If they ask for “some samples of your design work”, you have to wonder if they have been to your website at all. If they have not reviewed your online portfolio, just stop now and don’t waste another minute.

They don’t know the basic details about your company

I got this one recently after a “we’d love to work with you” call: they didn’t know where in the country we were located. Time to hang up.

They ask for too many phone meetings

Again, these types of potential clients know that they can educate themselves at your expense. They have no conscience about wasting your time. It’s amazing people like this have the nerve to call. They are armed with just enough information to be dangerous, and try to get you to fill the blanks for them. Once you sense this is the case, it’s time to say goodbye!

They want you to talk to their IT person “for a minute”

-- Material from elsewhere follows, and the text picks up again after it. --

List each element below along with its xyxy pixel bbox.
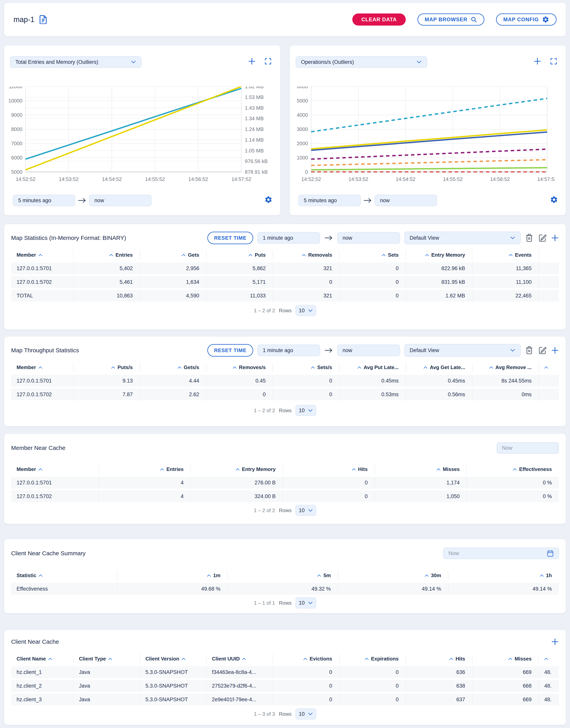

While this isn’t necessarily related to just the RFP problem, it’s one to look out for in the bidding process. This kind of “IT” person simply wants to pick your brain and ask you if you have ever heard of some obscure open source CMS or if you have ever been to so and so’s website. They will offer you some advice you didn’t ask for. Lovely. What this means is, that even if you do get the project, this person will be “helping” by “bringing things up” to the project leader (like how the background color has a non web safe color in the gradient, and that you should be using XHTML and not HTML 4.0 Transitional, or that your PNG is not compatible with MSPaint) and essentially drag all profit potential for the project right down the drain. This person has made a career out of not knowing how to actually do anything (since learning FrontPage in 1995), and sticking themselves in the middle of every new project that comes along. As long as the project managers know less than they do, they have job security. Stop now and hang up!

Further Reading:


  1. says

    Great title! I wrote a similar article a while back entitled “Not all Requests for Proposals are worth a proposal”: http://blog.confluentforms.com/2008/10/not-all-requests-for-proposals-are.html

    I think we all need to remember that RFPs are plentify, (see http://www.rfpdb.com for LOTS of RFPs) and that by being selective we can focus our efforts on the RFPs that we can win. Developing a go/no-go decision tree is often helpful in this regard: http://blog.confluentforms.com/2009/10/developing-your-gono-go-decision-tree.html



  2. says

    Weary old cynic that I am, when I read the title, “When to ignore a Request for Proposal”, I said out loud, “Nearly always!”

    Good points, Douglas. Another one you learn to spot is the client — often a small, start-up business — who has no budget and won’t reveal that to you (however hard pressed on the matter) until you have delivered your thoughtfully crafted proposal — whereupon he reveals he thought he could get his custom-designed, content-managed, standards-compliant, accessible, full-of-bells-and-whistles web site for £200! Including hosting, of course…

  3. says

    @ Keith:

    “Nearly always…”. I think I’m in your camp. What is more golden than a good referral anyway. I think if I had invested the hours into marketing that have gone into RFP crafting, we’d have a lot more clients :).